The FINANCIAL — Reacting to another bad unemployment report, the president of the Job Creators Network said the official unemployment rate has become an irrelevant measurement for the health of the economy, according to Job Creators Network (JCN), the voice of real job creators that has been missing from the debate on jobs and our economic crisis.
The January jobs report from the U.S. Bureau of Labor Statistics released this morning showed another downward tick for the unemployment rate – to 6.6 percent from 6.7 percent in December. But according to Alfredo Ortiz, president of the Job Creators Network, "the percentage of Americans participating in the labor force is in free-fall, rendering the official unemployment figure a meaningless measurement that can be dangerously misleading."
"For two decades before 2009, at least two-thirds of American adults wanted work in the greatest economy on Earth," Ortiz said. "Now the mighty American labor force is quietly but decisively walking away, while Washington is hypnotized by a false falling unemployment rate," Ortiz added.
The official jobless tally for January was 10.2 million unemployed. The labor force participation rate edged up slightly to 63 percent in January, still at lowest point since 1977. From 1989 until 2009, the participation rate had been at least 66 percent.
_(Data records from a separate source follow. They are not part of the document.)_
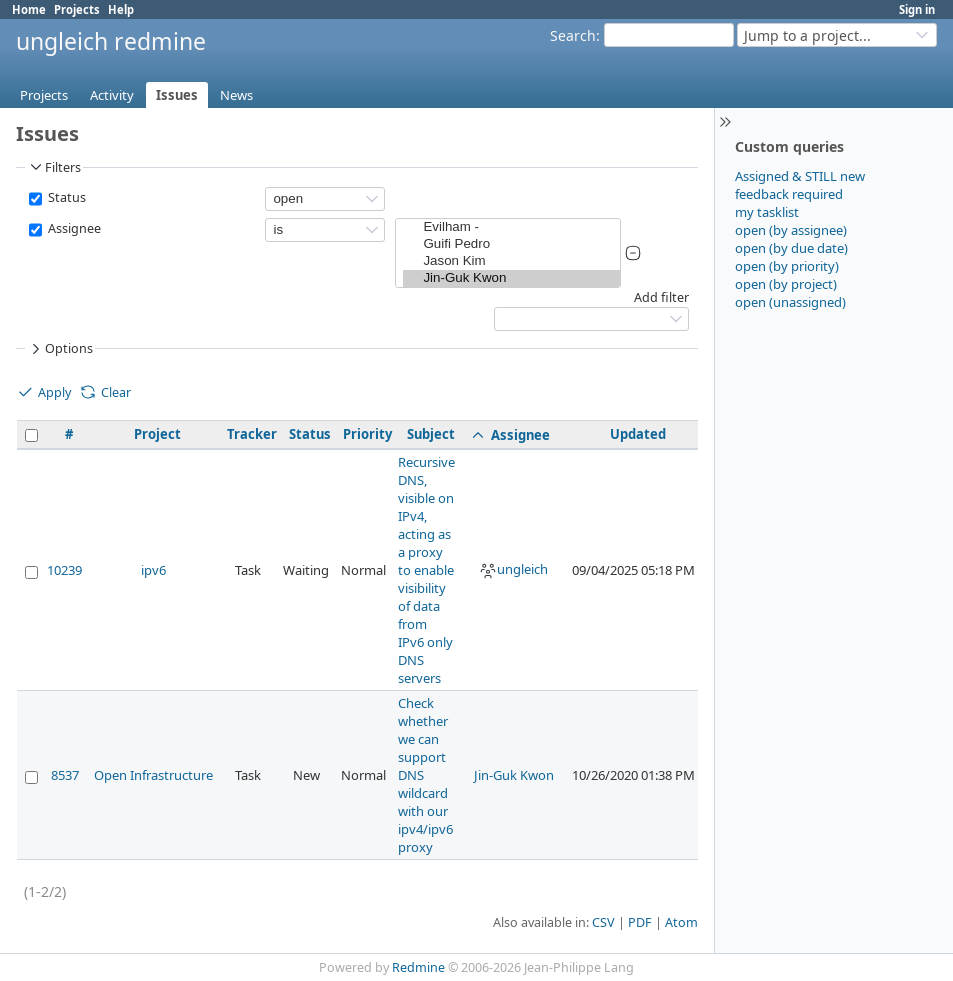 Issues (177, 95)
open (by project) (786, 284)
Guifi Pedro (511, 244)
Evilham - (511, 227)
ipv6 (153, 570)
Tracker (252, 434)
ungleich (513, 569)
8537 (65, 775)
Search (573, 35)
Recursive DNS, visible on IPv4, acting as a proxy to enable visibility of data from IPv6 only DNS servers (426, 570)
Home (29, 9)
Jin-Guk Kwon (511, 278)
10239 (64, 570)
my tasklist (767, 212)
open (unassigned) (790, 302)
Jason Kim (511, 261)
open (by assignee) (791, 230)
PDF (640, 922)
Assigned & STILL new (800, 176)
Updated (638, 434)
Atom (681, 922)
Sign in (917, 9)
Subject (431, 434)
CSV (603, 922)
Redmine (418, 967)
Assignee (73, 228)
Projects (77, 9)
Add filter (661, 297)
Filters (54, 167)
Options (60, 349)
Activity (112, 95)
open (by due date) (791, 248)
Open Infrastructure (153, 775)
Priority (367, 434)
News (236, 95)
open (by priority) (787, 266)
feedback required (789, 194)
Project (157, 434)
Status (65, 197)
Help (121, 9)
If it were at 66 percent for January, more than six million additional unemployed people would be added to the official total, driving the official unemployment rate to more than 10 percent, according to JCN.
"The official number leaves out 40 percent of the truly idled workforce," Ortiz said. "There's nothing to celebrate about a larger share of a rapidly shrinking pie – that's how a nation goes out of business."